Do these cards have good open-source Linux drivers?

[–] [email protected] 3 points 3 weeks ago

Been a while but I played around with the a770 in Arch for a few months. It didn't play nice with proton and even native games were hit and miss. Better support from Intel than nvidia gives, but it's a new platform and Linux development was definitely taking a back seat to the windows drivers which were also a buggy mess.

And basically nobody had the cards so if something didn't work your options were to give up or become a computer graphics programming wizard and fix it all yourself from scratch.

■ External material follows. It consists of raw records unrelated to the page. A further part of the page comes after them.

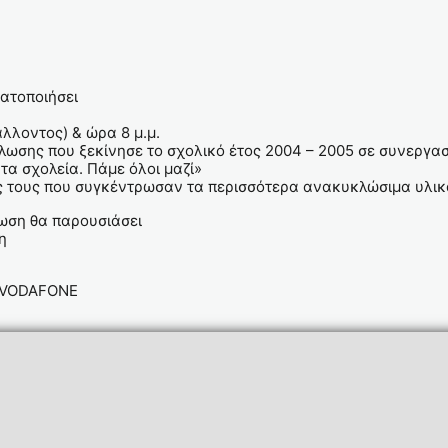
ατοποιήσει
άλλοντος) & ώρα 8 μ.μ.
σης που ξεκίνησε το σχολικό έτος 2004 – 2005 σε συνεργασί
τα σχολεία. Πάμε όλοι μαζί»
ές τους που συγκέντρωσαν τα περισσότερα ανακυκλώσιμα υλικ
ωση θα παρουσιάσει
η
α VODAFONE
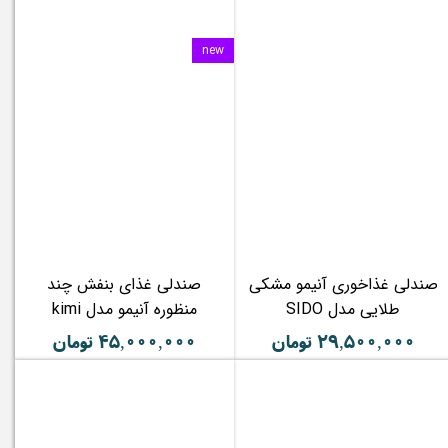
new
صندلی غذاخوری آنیمو مشکی
صندلی غذای بنفش چند
طلایی مدل SIDO
منظوره آنیمو مدل kimi
۲۹,۵۰۰,۰۰۰ تومان
۴۵,۰۰۰,۰۰۰ تومان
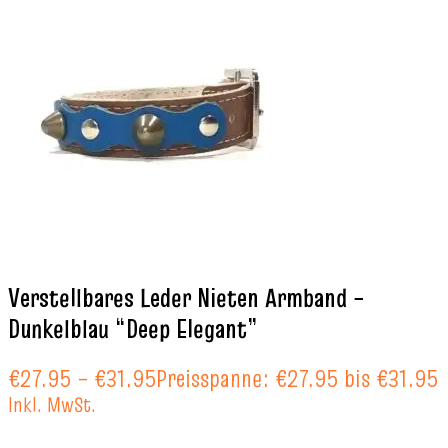
Verstellbares Leder Nieten Armband –
Dunkelblau “Deep Elegant”
€
27.95
–
€
31.95
Preisspanne: €27.95 bis €31.95
Inkl. MwSt.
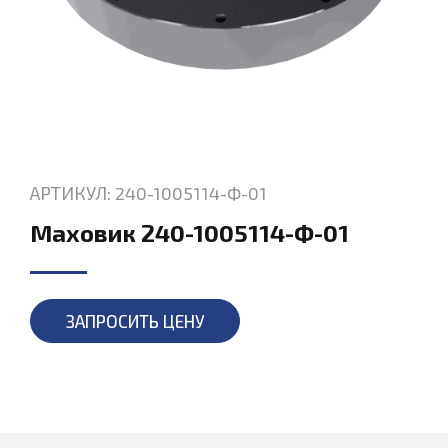
АРТИКУЛ: 240-1005114-Ф-01
Маховик 240-1005114-Ф-01
ЗАПРОСИТЬ ЦЕНУ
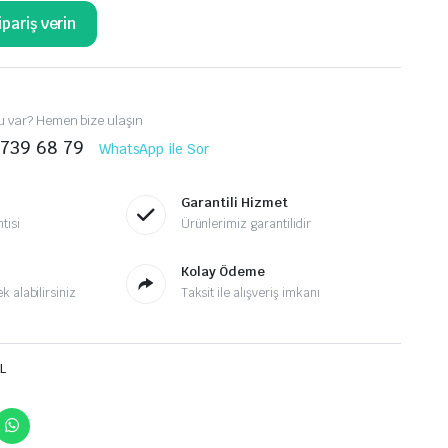
pariş verin
 var? Hemen bize ulaşın
 739 68 79
WhatsApp ile Sor
Garantili Hizmet
tisi
Ürünlerimiz garantilidir
Kolay Ödeme
 alabilirsiniz
Taksit ile alışveriş imkanı
L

To answer the question: not really, no. The drivers themselves may have been fine, but who knows how any given software will handle a brand new GPU architecture.

[–] [email protected] 5 points 3 weeks ago* (last edited 3 weeks ago) (2 children)

As an aside knowing most companies working in embedded technologies usually work in, or have strong aspects in Linux. Why then are Linux drivers so difficult to come by? Lack of customers seems unlikely since they mostly have everything ready, right? Or is it cost cutting to avoid lengthy QA on another platform? That would be easy to sidestep by giving a no-warranty driver version?

[–] [email protected] 3 points 3 weeks ago

Most of the demand is for Windows. So if your choice is to spend resources (money) where demand is, or hope that you can possibly create demand where there isn't any currently.

[–] [email protected] 1 points 3 weeks ago

They keep getting removed from the kernel.